Exercise directions |
Restate the listing below word for word. No picture belongs in the result.

________________________

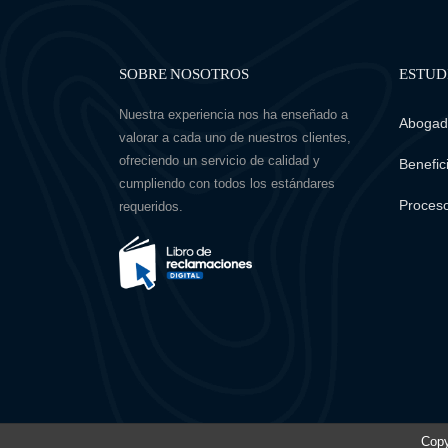
SOBRE NOSOTROS
ESTUD
Nuestra experiencia nos ha enseñado a
Abogado
valorar a cada uno de nuestros clientes,
ofreciendo un servicio de calidad y
Benefici
cumpliendo con todos los estándares
Proceso
requeridos.
Copy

________________________

Written reply |
SOBRE NOSOTROS
ESTUD
Nuestra experiencia nos ha enseñado a
Abogado
valorar a cada uno de nuestros clientes,
ofreciendo un servicio de calidad y
Benefici
cumpliendo con todos los estándares
Proceso
requeridos.
Copy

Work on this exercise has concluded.